> **Work item**: Show every line below where "Leiden" appears.

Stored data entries
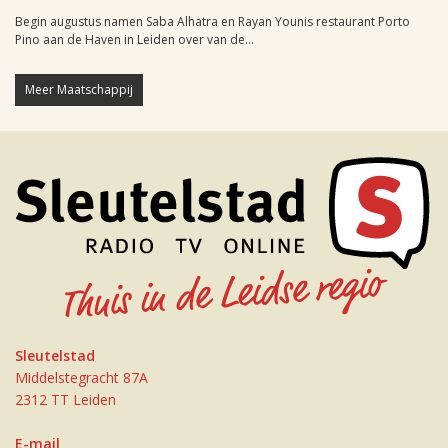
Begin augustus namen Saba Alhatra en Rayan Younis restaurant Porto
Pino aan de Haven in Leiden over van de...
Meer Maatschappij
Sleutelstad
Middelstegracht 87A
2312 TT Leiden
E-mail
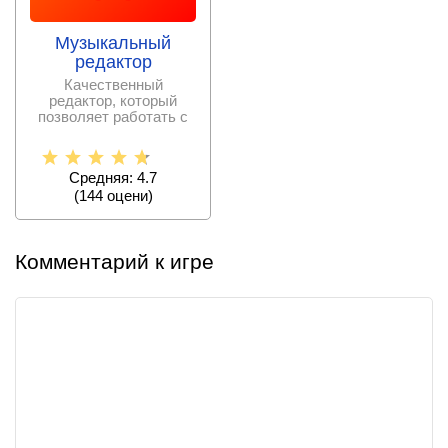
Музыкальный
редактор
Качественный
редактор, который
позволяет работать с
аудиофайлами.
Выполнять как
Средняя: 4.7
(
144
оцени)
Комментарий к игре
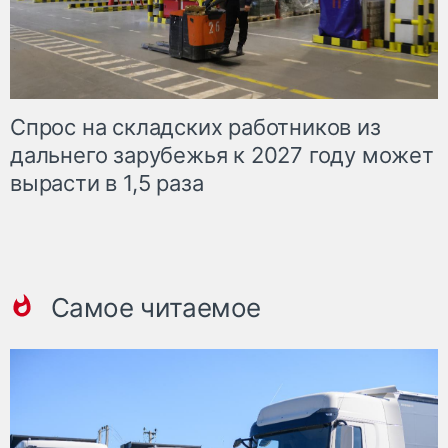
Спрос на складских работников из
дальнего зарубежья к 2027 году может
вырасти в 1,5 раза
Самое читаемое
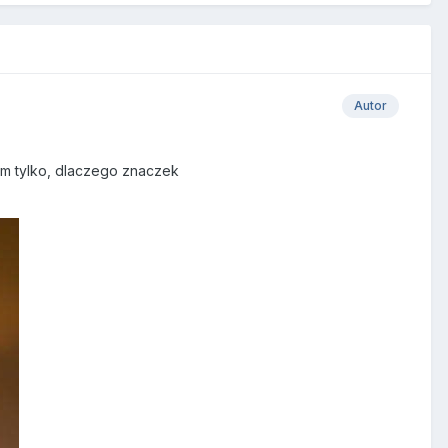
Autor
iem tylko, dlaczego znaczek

> **Solved problem**:
Pino aan de Haven in Leiden over van de...
2312 TT Leiden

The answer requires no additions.